CVE-2024-48423: 
Python vulnerability analysis and mitigation

An issue in assimp v.5.4.3 was discovered that allows a local attacker to execute arbitrary code via the CallbackToLogRedirector function within the Assimp library. The vulnerability was identified and reported on September 20, 2024, and was assigned CVE-2024-48423 (MITRE, NVD).

The vulnerability is classified as a heap-use-after-free (UAF) issue occurring in the CallbackToLogRedirector function in Assimp.cpp:359. The bug manifests when a previously freed memory region is accessed during the logging process, specifically when attempting to access a log stream after it has been freed. The vulnerability has been assigned a CVSS v3.1 base score of 7.8 (HIGH) with the vector string CVSS:3.1/AV:L/AC:L/PR:L/UI:N/S:U/C:H/I:H/A:H (NVD, GitHub Issue).

The vulnerability could lead to memory corruption due to the reuse of freed memory, potentially resulting in unexpected behavior, crashes, or arbitrary code execution in contexts that rely on Assimp for parsing and importing 3D models. The high CVSS score indicates significant potential impact on the confidentiality, integrity, and availability of affected systems (GitHub Issue).

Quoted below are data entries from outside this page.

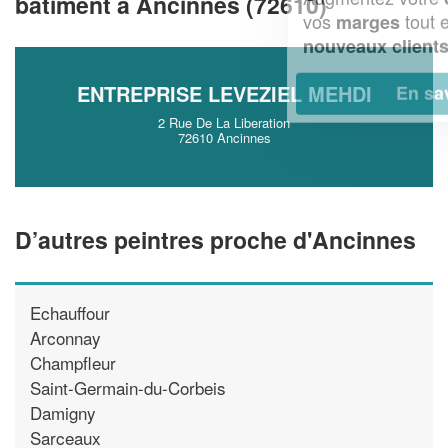
bâtiment à Ancinnes (72610)
vos
tout en gagnant de
marges
!
nouveaux clients
ENTREPRISE LEVEZIEL MEHDI
En savoir plus
2 Rue De La Liberation
72610 Ancinnes
D’autres peintres proche d'Ancinnes
Echauffour
Arconnay
Champfleur
Saint-Germain-du-Corbeis
Damigny
Sarceaux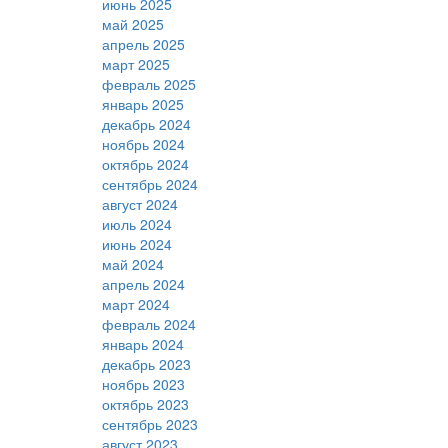
июнь 2025
май 2025
апрель 2025
март 2025
февраль 2025
январь 2025
декабрь 2024
ноябрь 2024
октябрь 2024
сентябрь 2024
август 2024
июль 2024
июнь 2024
май 2024
апрель 2024
март 2024
февраль 2024
январь 2024
декабрь 2023
ноябрь 2023
октябрь 2023
сентябрь 2023
август 2023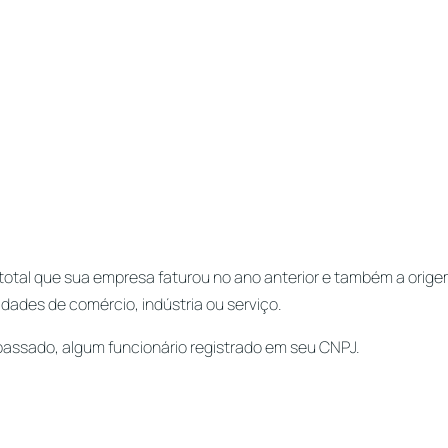
otal que sua empresa faturou no ano anterior e também a orige
idades de comércio, indústria ou serviço.
ssado, algum funcionário registrado em seu CNPJ.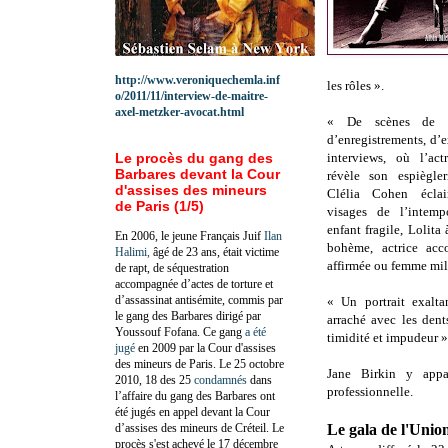
http://www.veroniquechemla.inf
les rôles ».
o/2011/11/interview-de-maitre-
axel-metzker-avocat.html
« De scènes de v
d’enregistrements, d’e
Le procès du gang des
interviews, où l’act
Barbares devant la Cour
révèle son espiègleri
d'assises des mineurs
Clélia Cohen éclai
de Paris (1/5)
visages de l’intemp
enfant fragile, Lolit
En 2006, le jeune Français Juif
Ilan
bohème, actrice acc
Halimi,
âgé de 23 ans, était victime
affirmée ou femme mil
de rapt, de séquestration
accompagnée d’actes de torture et
d’assassinat antisémite, commis par
« Un portrait exalta
le gang des Barbares dirigé par
arraché avec les dent
Youssouf Fofana. Ce gang
a été
timidité et impudeur »
jugé
en 2009 par la Cour d'assises
des mineurs de Paris. Le 25 octobre
Jane Birkin y appar
2010, 18 des 25
condamnés
dans
professionnelle.
l’affaire du gang des Barbares ont
été jugés en appel devant la Cour
d’assises des mineurs de Créteil. Le
Le gala de l'Union
procès s'est achevé le 17 décembre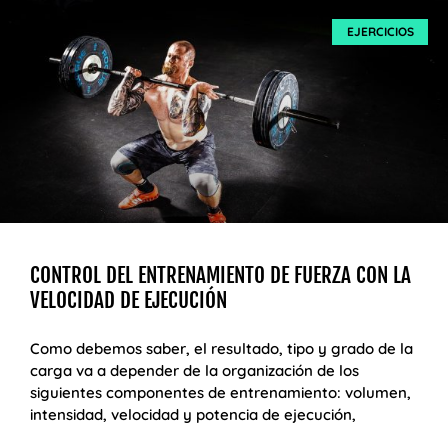
EJERCICIOS
CONTROL DEL ENTRENAMIENTO DE FUERZA CON LA
VELOCIDAD DE EJECUCIÓN
Como debemos saber, el resultado, tipo y grado de la
carga va a depender de la organización de los
siguientes componentes de entrenamiento: volumen,
intensidad, velocidad y potencia de ejecución,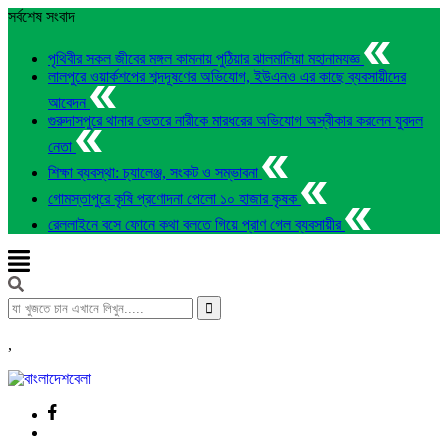
সর্বশেষ সংবাদ
পৃথিবীর সকল জীবের মঙ্গল কামনায় পুঠিয়ার ঝালমালিয়া মহানামযজ্ঞ
লালপুরে ওয়ার্কশপের শব্দদূষণের অভিযোগ, ইউএনও এর কাছে ব্যবসায়ীদের
আবেদন
গুরুদাসপুরে থানার ভেতরে নারীকে মারধরের অভিযোগ অস্বীকার করলেন যুবদল
নেতা
শিক্ষা ব্যবস্থা: চ্যালেঞ্জ, সংকট ও সম্ভাবনা
গোমস্তাপুরে কৃষি প্রণোদনা পেলো ১০ হাজার কৃষক
রেললাইনে বসে ফোনে কথা বলতে গিয়ে প্রাণ গেল ব্যবসায়ীর
,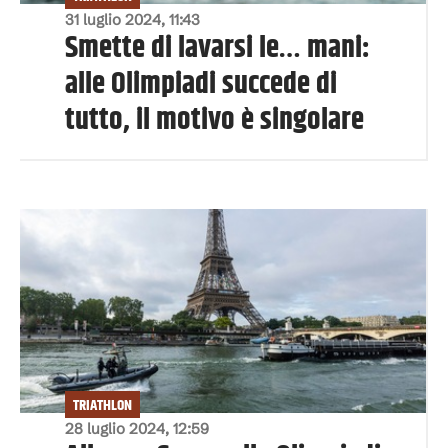
31 luglio 2024, 11:43
Smette di lavarsi le… mani:
alle Olimpiadi succede di
tutto, il motivo è singolare
TRIATHLON
28 luglio 2024, 12:59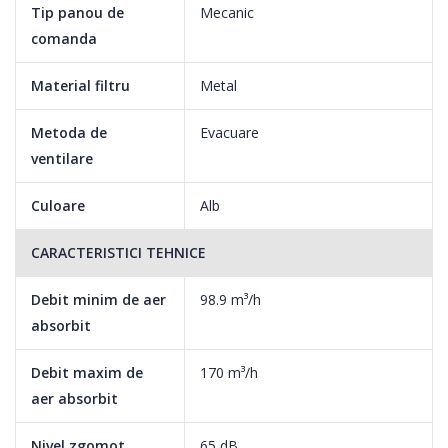
Tip panou de
Mecanic
comanda
Material filtru
Metal
Metoda de
Evacuare
ventilare
Culoare
Alb
CARACTERISTICI TEHNICE
Debit minim de aer
98.9 m³/h
Eficienta sporita Hota Albatros dispune de un motor cu o
absorbit
putere de 60W si are o capacitate de absorbtie a aerului de 99-
170 m3/ora.
Debit maxim de
170 m³/h
aer absorbit
Fiind incadrata in tipul hotelor eco, aceasta are un consum anual
de energie de numai 84kwh.
Nivel zgomot
65 dB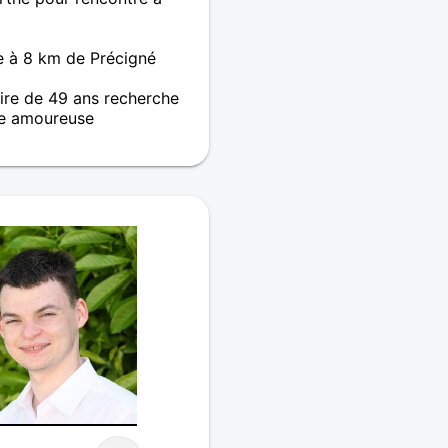
r un bout de chemin à
 le chemin qu'il nous
e à 8 km de Précigné
re de 49 ans recherche
e amoureuse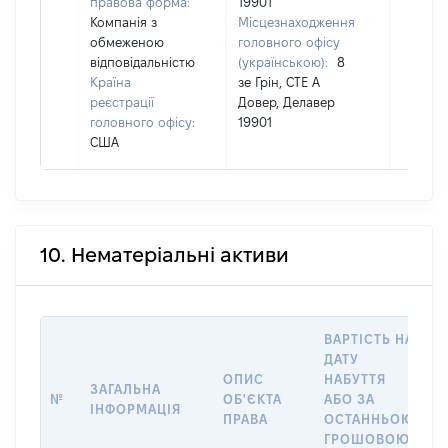
правова форма:
19901
Компанія з
Місцезнаходження
обмеженою
головного офісу
відповідальністю
(українською):
8
Країна
зе Грін, СТЕ А
реєстрації
Довер, Делавер
головного офісу:
19901
США
10. Нематеріальні активи
ВАРТІСТЬ НА
ДАТУ
ОПИС
НАБУТТЯ
ЗАГАЛЬНА
№
ОБ'ЄКТА
АБО ЗА
ІНФОРМАЦІЯ
ПРАВА
ОСТАННЬОЮ
ГРОШОВОЮ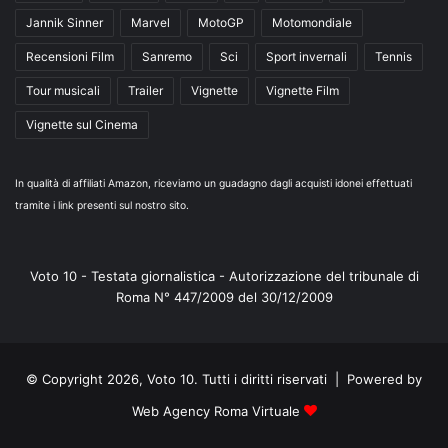
Jannik Sinner
Marvel
MotoGP
Motomondiale
Recensioni Film
Sanremo
Sci
Sport invernali
Tennis
Tour musicali
Trailer
Vignette
Vignette Film
Vignette sul Cinema
In qualità di affiliati Amazon, riceviamo un guadagno dagli acquisti idonei effettuati
tramite i link presenti sul nostro sito.
Voto 10 - Testata giornalistica - Autorizzazione del tribunale di
Roma N° 447/2009 del 30/12/2009
© Copyright 2026, Voto 10. Tutti i diritti riservati | Powered by
Web Agency Roma Virtuale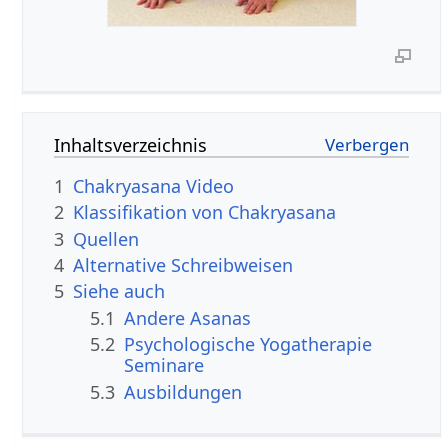
Inhaltsverzeichnis
1
Chakryasana Video
2
Klassifikation von Chakryasana
3
Quellen
4
Alternative Schreibweisen
5
Siehe auch
5.1
Andere Asanas
5.2
Psychologische Yogatherapie
Seminare
5.3
Ausbildungen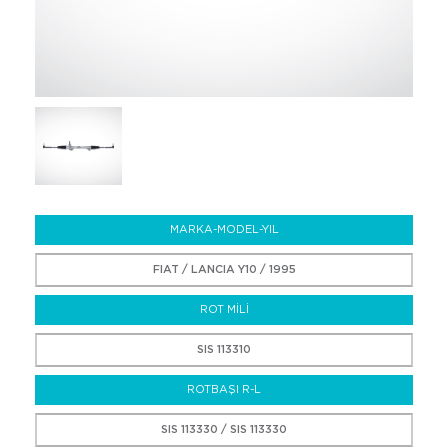
MARKA-MODEL-YIL
FIAT / LANCIA Y10 / 1995
ROT MİLİ
SIS 113310
ROTBAŞI R-L
SIS 113330 / SIS 113330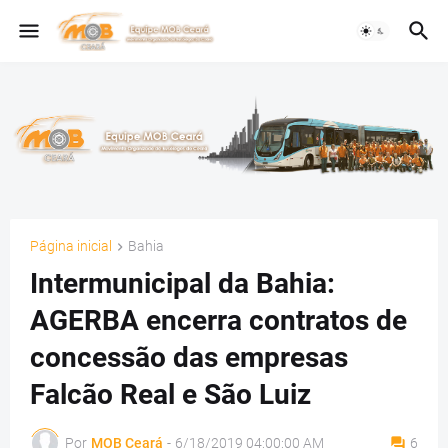
Página inicial
Bahia
Intermunicipal da Bahia:
AGERBA encerra contratos de
concessão das empresas
Falcão Real e São Luiz
Por
MOB Ceará
-
6/18/2019 04:00:00 AM
6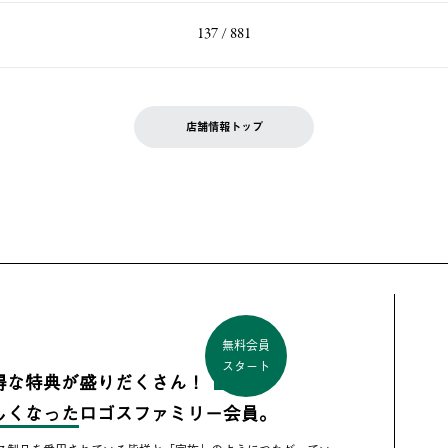
137 / 881
店舗情報トップ
無料会員
スタート
得な特典が盛りだくさん！
しくなった
ロゴスファミリー会員。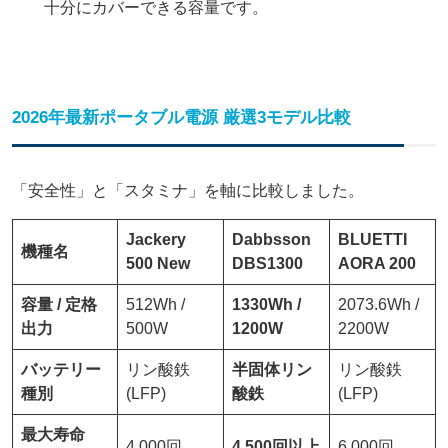
十分にカバーできる容量です。
2026年最新ポータブル電源 厳選3モデル比較
「安全性」と「スタミナ」を軸に比較しました。
Jackery
Dabbsson
BLUETTI
機種名
500 New
DBS1300
AORA 200
容量 / 定格
512Wh /
1330Wh /
2073.6Wh /
出力
500W
1200W
2200W
バッテリー
リン酸鉄
半固体リン
リン酸鉄
種別
(LFP)
酸鉄
(LFP)
最大寿命
4,000回
4,500回以上
6,000回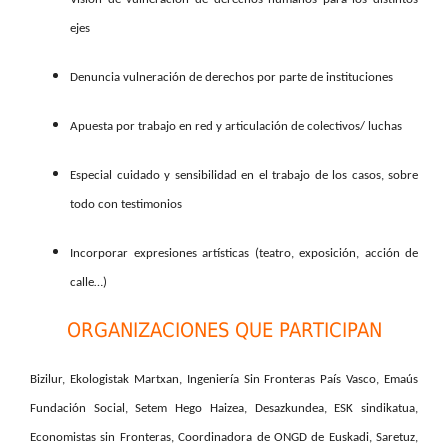
ejes
Denuncia vulneración de derechos por parte de instituciones
Apuesta por trabajo en red y articulación de colectivos/ luchas
Especial cuidado y sensibilidad en el trabajo de los casos, sobre
todo con testimonios
Incorporar expresiones artísticas (teatro, exposición, acción de
calle…)
ORGANIZACIONES QUE PARTICIPAN
Bizilur, Ekologistak Martxan, Ingeniería Sin Fronteras País Vasco, Emaús
Fundación Social, Setem Hego Haizea, Desazkundea, ESK sindikatua,
Economistas sin Fronteras, Coordinadora de ONGD de Euskadi, Saretuz,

As of the current date, there is no official patch available for this vulnerability. The issue affects assimp version 5.4.3 and potentially earlier versions. Maintainers are advised to address this vulnerability by ensuring proper memory management, particularly by avoiding the use of memory after it has been freed and ensuring that log streams are properly detached before being accessed (Debian Security Tracker).